If not Title II, then some credible alternative.
Exactly. Like what worked in the past and is now being restored, along with
some simple transparency rules that give the FTC more leverage in going after
any entity that breaks the law.
What infuriates everyone, at least everyone who isn't being bribed to shut
up, hopelessly clueless, or who isn't one of the very few who stand to
benefit from non-neutral service, is the way this FCC wants to wash its hands
of the whole thing. Like it's someone else's job.

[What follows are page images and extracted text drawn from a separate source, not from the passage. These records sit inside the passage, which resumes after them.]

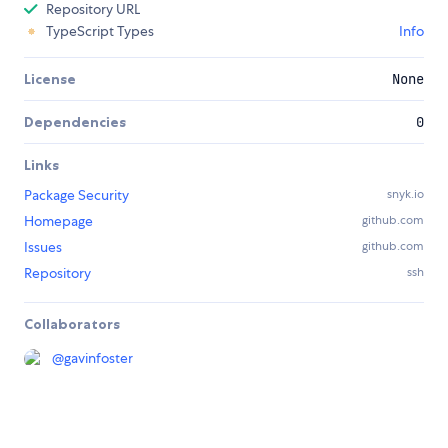
Repository URL
TypeScript Types
Info
License
None
Dependencies
0
Links
Package Security
snyk.io
Homepage
github.com
Issues
github.com
Repository
ssh
Collaborators
@
gavinfoster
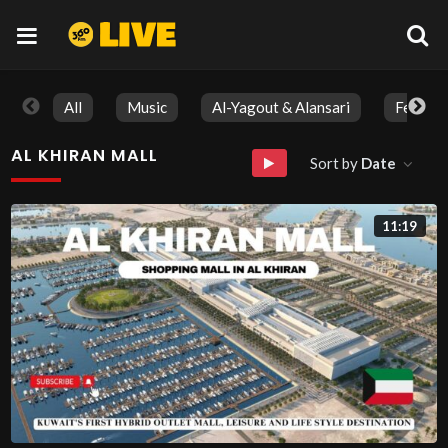
All
Music
Al-Yagout & Alansari
Feature
AL KHIRAN MALL
Sort by
Date
11:19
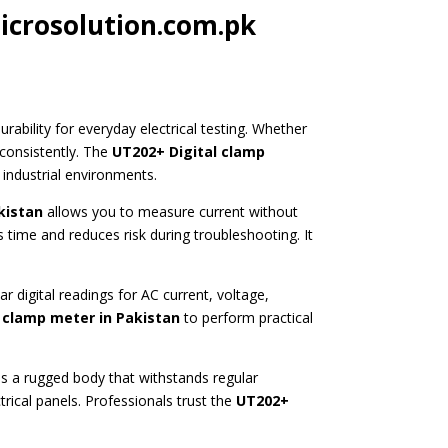
icrosolution.com.pk
ability for everyday electrical testing. Whether
consistently. The
UT202+ Digital clamp
 industrial environments.
kistan
allows you to measure current without
 time and reduces risk during troubleshooting. It
r digital readings for AC current, voltage,
 clamp meter in Pakistan
to perform practical
s a rugged body that withstands regular
rical panels. Professionals trust the
UT202+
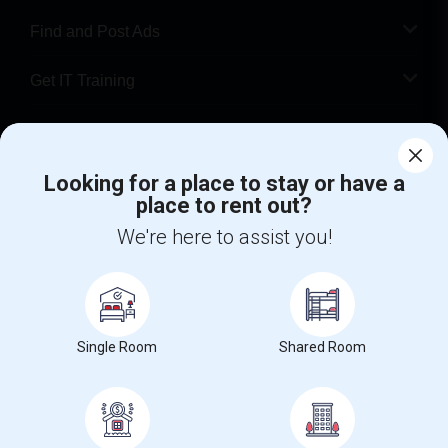
Find and Post Ads
Get IT Training
Find Events & Tickets
Looking for a place to stay or have a
Corporate
place to rent out?
We're here to assist you!
+1-512-788-5300
+1-512-231-9226
us.sulekha@sulekha.com
Stay Connected
Single Room
Shared Room
Sulekha App
Events App
Event Organizer App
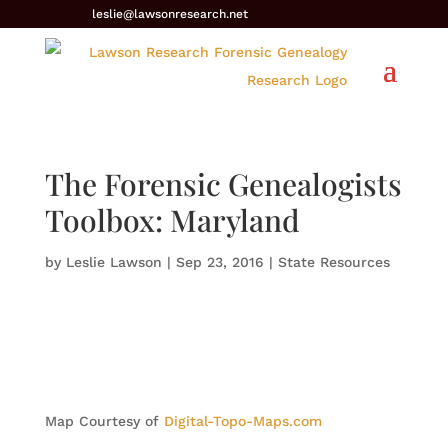
leslie@lawsonresearch.net
The Forensic Genealogists
Toolbox: Maryland
by
Leslie Lawson
|
Sep 23, 2016
|
State Resources
Map Courtesy of
Digital-Topo-Maps.com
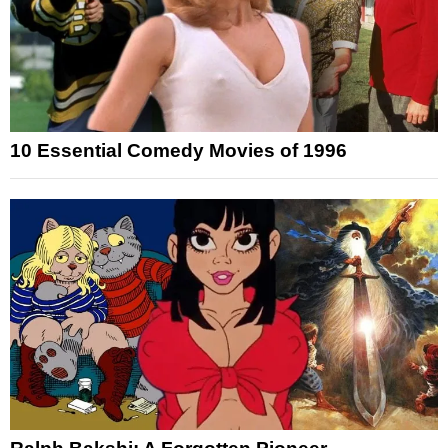
10 Essential Comedy Movies of 1996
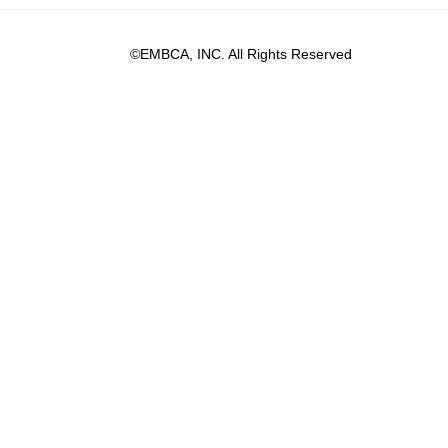
©EMBCA, INC. All Rights Reserved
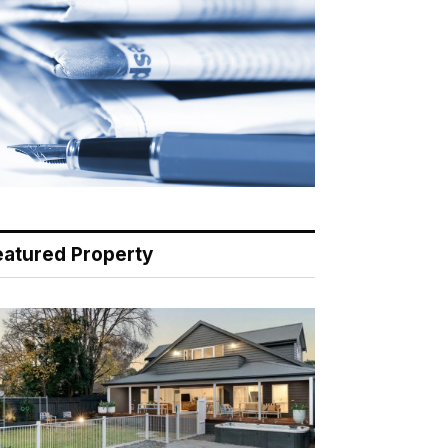
eatured Property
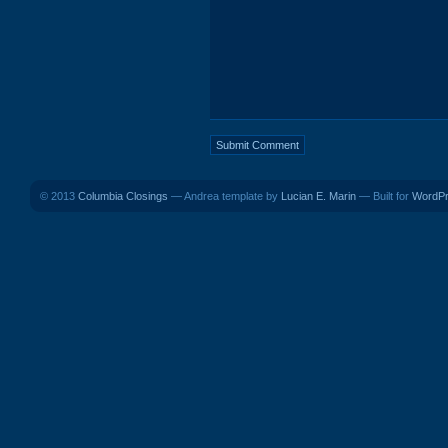
© 2013
Columbia Closings
— Andrea template by
Lucian E. Marin
— Built for
WordP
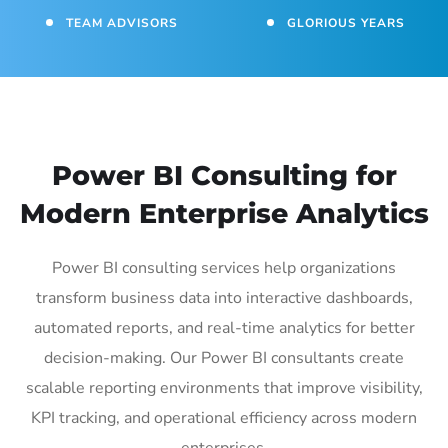
TEAM ADVISORS
GLORIOUS YEARS
Power BI Consulting for
Modern Enterprise Analytics
Power BI consulting services help organizations
transform business data into interactive dashboards,
automated reports, and real-time analytics for better
decision-making. Our Power BI consultants create
scalable reporting environments that improve visibility,
KPI tracking, and operational efficiency across modern
enterprises.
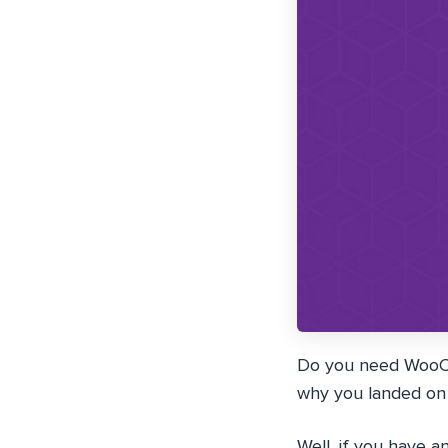
Do you need WooCom
why you landed on t
Well, if you have 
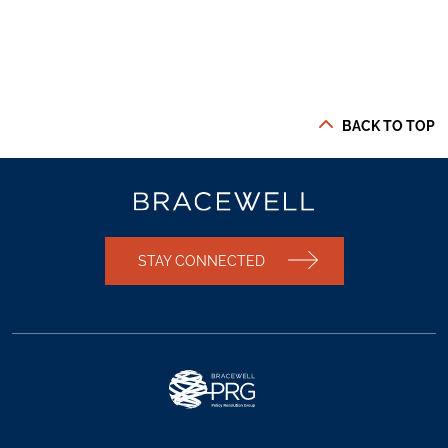
BACK TO TOP
STAY CONNECTED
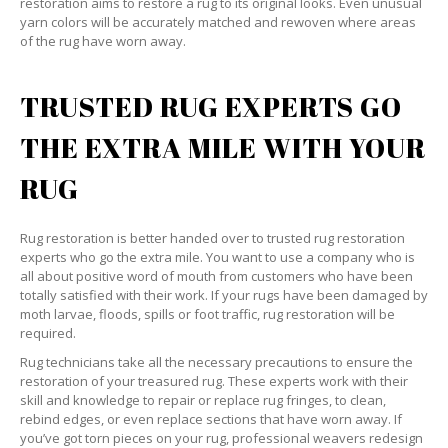
restoration aims to restore a rug to its original looks. Even unusual
yarn colors will be accurately matched and rewoven where areas
of the rug have worn away.
TRUSTED RUG EXPERTS GO
THE EXTRA MILE WITH YOUR
RUG
Rug restoration is better handed over to trusted rug restoration
experts who go the extra mile. You want to use a company who is
all about positive word of mouth from customers who have been
totally satisfied with their work. If your rugs have been damaged by
moth larvae, floods, spills or foot traffic, rug restoration will be
required.
Rug technicians take all the necessary precautions to ensure the
restoration of your treasured rug. These experts work with their
skill and knowledge to repair or replace rug fringes, to clean,
rebind edges, or even replace sections that have worn away. If
you’ve got torn pieces on your rug, professional weavers redesign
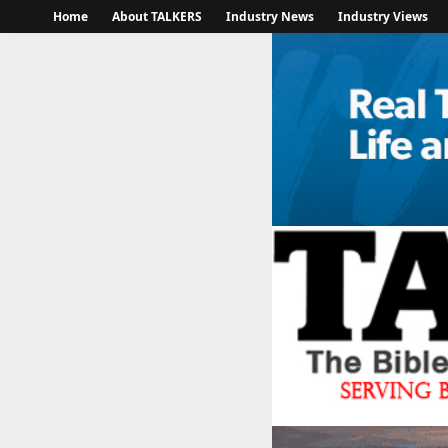
Home
About TALKERS
Industry News
Industry Views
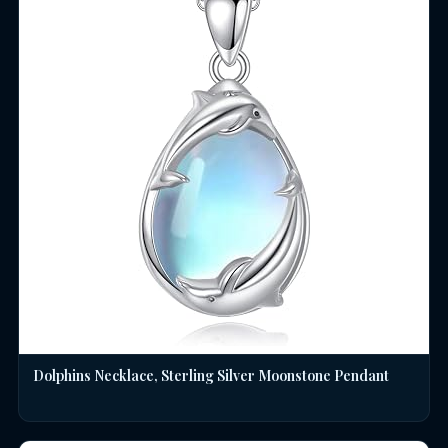
Dolphins Necklace, Sterling Silver Moonstone Pendant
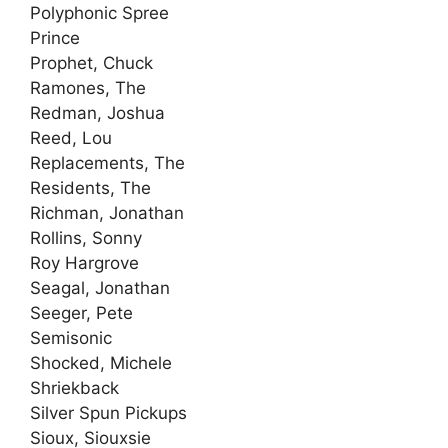
Polyphonic Spree
Prince
Prophet, Chuck
Ramones, The
Redman, Joshua
Reed, Lou
Replacements, The
Residents, The
Richman, Jonathan
Rollins, Sonny
Roy Hargrove
Seagal, Jonathan
Seeger, Pete
Semisonic
Shocked, Michele
Shriekback
Silver Spun Pickups
Sioux, Siouxsie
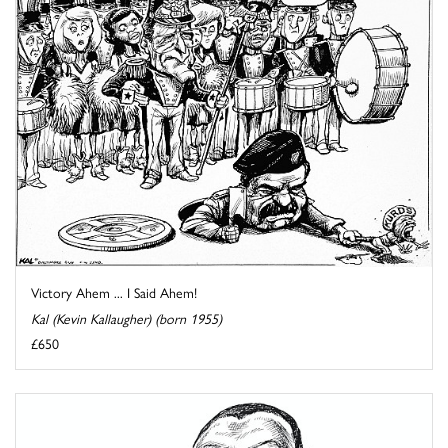
Victory Ahem ... I Said Ahem!
Kal (Kevin Kallaugher) (born 1955)
£650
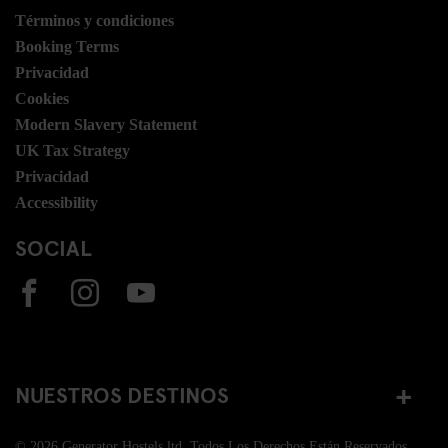
Términos y condiciones
Booking Terms
Privacidad
Cookies
Modern Slavery Statement
UK Tax Strategy
Privacidad
Accessibility
SOCIAL
NUESTROS DESTINOS
© 2026 Generator Hostels ltd. Todos Los Derechos Están Reservados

Because IT IS someone else’s job Bert. That was made crystal clear in the 1996
Telecom Act, and by three decades of DEREGULATION of the telecommunications
"Except, again, there is nothing in the rules that are onerous. Well, unless
you're trying to screw over subscribers. As successful smaller ISP Sonic has
noted, the only regulatory burden from Title II is if you're behaving badly
Nobody has tried to screw over subscribers. ANd Sonic was being disingenuous at
best in its response. They did not take into consideration the costs associated
with Title II, both in terms of real costs at both the state and federal level
for attorneys, lobbyists, and filings, and in terms of the delays associated
with this type of regulation.
That's why over 40 small ISPs told Pai that they supported keeping the rules,
and that removing the 2015 order gives the giant broadband companies --
Verizon, Comcast and AT&T -- too much power to cut them out of the market.
For Pai to argue that this order will magically restore competition and
broadband deployment is laughable."
Yes laughable Bert. NOthing related to the Title II decision gives the big
Telcos any ability to cut competitors out of the market. The only aspect of
Title II regulation that cuts anyone out of the market is the uncertainty about
the investment and the regulatory regime that it would operate under. The
General Behavior Rule alone is enough of a hammer over potential competitor’s
heads to make them think twice about investing in Broadband.
What the small ISPs are really saying is that they expected a windfall of
Federal money from the Universal Service Fund. The bad news is that as a Title
I service broadband operators will not need to contribute to the USF.
The good news is that the legacy regulated Title II services like POTS still
have to pay into the USF and this money will be available to small ISPs to
deploy services in rural markets.
This article too makes one wonder, if the FCC were truly corrupt, would it
behave any differently? And implied in the very last sentence of the article,
the evident inability of this Chairman to grasp the difference between a web
site and a broadband service provider, and why they should be regulated
differently, should make everyone wonder.
Wonder WHAT Bert?
Why it is that neutrality only applies to those who provide access to the
Internet, while massive global monopolies are not subject to being neutral with
respect to who they allow to use their services, and what they are allowed to
Back to the pot calling the kettle black!
That level of ignorance, from the FCC, should not be acceptable, no? And
never mind dismissing out of hand the millions of public comments. Talk about
This level of ignorance of the facts should not continue to be the basis for
you monotonous posts.
Ultimately, what Hollywood actors may or may not have to say is a huge "who
cares." Another one of this Chairman's distractions.
The Chairman was making valid points about the cluelessness of the Hollywood
comments. THe comments of this blogger are the big “Who Cares.”